* _EXERCISE INPUT_
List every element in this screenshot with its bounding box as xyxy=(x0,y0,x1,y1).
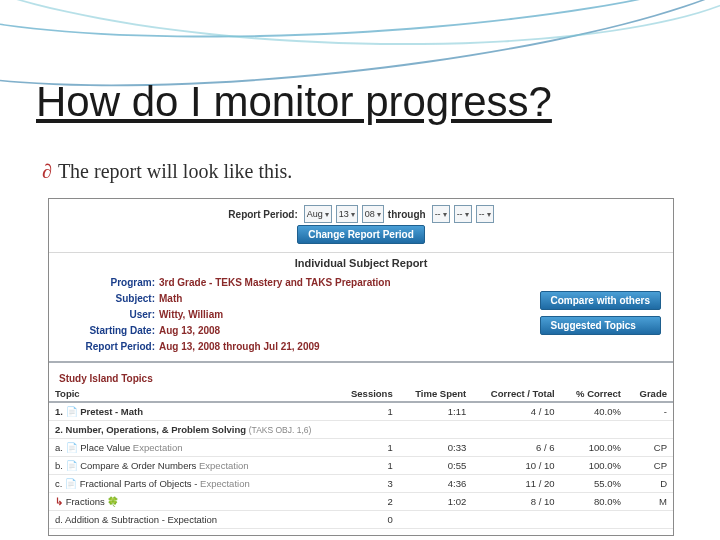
month-select[interactable]: Aug▾ xyxy=(304,205,332,223)
topic-link[interactable]: ↳ Fractions 🍀 xyxy=(49,493,336,511)
chevron-down-icon: ▾ xyxy=(325,210,329,219)
meta-value: Aug 13, 2008 through Jul 21, 2009 xyxy=(159,339,320,355)
col-sessions: Sessions xyxy=(336,386,399,402)
topic-link[interactable]: b. 📄 Compare & Order Numbers Expectation xyxy=(49,457,336,475)
change-report-period-button[interactable]: Change Report Period xyxy=(297,225,425,244)
year-select[interactable]: 08▾ xyxy=(362,205,384,223)
topic-link[interactable]: 1. 📄 Pretest - Math xyxy=(49,402,336,421)
meta-label: Starting Date: xyxy=(59,323,159,339)
meta-value: Aug 13, 2008 xyxy=(159,323,220,339)
col-time: Time Spent xyxy=(399,386,473,402)
col-correct-total: Correct / Total xyxy=(472,386,560,402)
year2-select[interactable]: --▾ xyxy=(476,205,494,223)
table-row: 1. 📄 Pretest - Math 11:114 / 1040.0%- xyxy=(49,402,673,421)
col-grade: Grade xyxy=(627,386,673,402)
table-row: d. Addition & Subtraction - Expectation … xyxy=(49,511,673,529)
meta-label: User: xyxy=(59,307,159,323)
chevron-down-icon: ▾ xyxy=(487,210,491,219)
meta-label: Program: xyxy=(59,275,159,291)
meta-label: Report Period: xyxy=(59,339,159,355)
day-select[interactable]: 13▾ xyxy=(336,205,358,223)
strand-header: 2. Number, Operations, & Problem Solving… xyxy=(49,421,673,439)
chevron-down-icon: ▾ xyxy=(443,210,447,219)
topics-table: Topic Sessions Time Spent Correct / Tota… xyxy=(49,386,673,529)
report-title: Individual Subject Report xyxy=(49,255,673,275)
meta-label: Subject: xyxy=(59,291,159,307)
month2-select[interactable]: --▾ xyxy=(432,205,450,223)
meta-value: Witty, William xyxy=(159,307,223,323)
period-label: Report Period: xyxy=(228,209,297,220)
meta-value: Math xyxy=(159,291,182,307)
col-percent: % Correct xyxy=(561,386,627,402)
chevron-down-icon: ▾ xyxy=(377,210,381,219)
table-row: 2. Number, Operations, & Problem Solving… xyxy=(49,421,673,439)
suggested-topics-button[interactable]: Suggested Topics xyxy=(540,316,661,335)
topics-section-title: Study Island Topics xyxy=(49,369,673,386)
bullet-icon: ∂ xyxy=(42,160,52,182)
slide-title: How do I monitor progress? xyxy=(36,78,552,126)
topic-link[interactable]: a. 📄 Place Value Expectation xyxy=(49,439,336,457)
chevron-down-icon: ▾ xyxy=(351,210,355,219)
table-row: c. 📄 Fractional Parts of Objects - Expec… xyxy=(49,475,673,493)
table-row: ↳ Fractions 🍀 21:028 / 1080.0%M xyxy=(49,493,673,511)
child-arrow-icon: ↳ xyxy=(55,496,63,507)
report-period-filter: Report Period: Aug▾ 13▾ 08▾ through --▾ … xyxy=(49,199,673,225)
day2-select[interactable]: --▾ xyxy=(454,205,472,223)
through-label: through xyxy=(388,209,426,220)
col-topic: Topic xyxy=(49,386,336,402)
topic-link[interactable]: c. 📄 Fractional Parts of Objects - Expec… xyxy=(49,475,336,493)
topic-link[interactable]: d. Addition & Subtraction - Expectation xyxy=(49,511,336,529)
compare-with-others-button[interactable]: Compare with others xyxy=(540,291,661,310)
chevron-down-icon: ▾ xyxy=(465,210,469,219)
table-row: b. 📄 Compare & Order Numbers Expectation… xyxy=(49,457,673,475)
report-screenshot: Report Period: Aug▾ 13▾ 08▾ through --▾ … xyxy=(48,198,674,536)
slide-subtitle: ∂The report will look like this. xyxy=(42,160,292,183)
taks-note: (TAKS OBJ. 1,6) xyxy=(249,425,312,435)
meta-value: 3rd Grade - TEKS Mastery and TAKS Prepar… xyxy=(159,275,391,291)
table-row: a. 📄 Place Value Expectation 10:336 / 61… xyxy=(49,439,673,457)
subtitle-text: The report will look like this. xyxy=(58,160,292,182)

* _WORK TO COMPLETE_
Looking through the records, copy out every line in which the word "Sessions" is found.

* _ANSWER TO THIS TASK_
col-sessions: Sessions xyxy=(336,386,399,402)
topics-table: Topic Sessions Time Spent Correct / Tota… xyxy=(49,386,673,529)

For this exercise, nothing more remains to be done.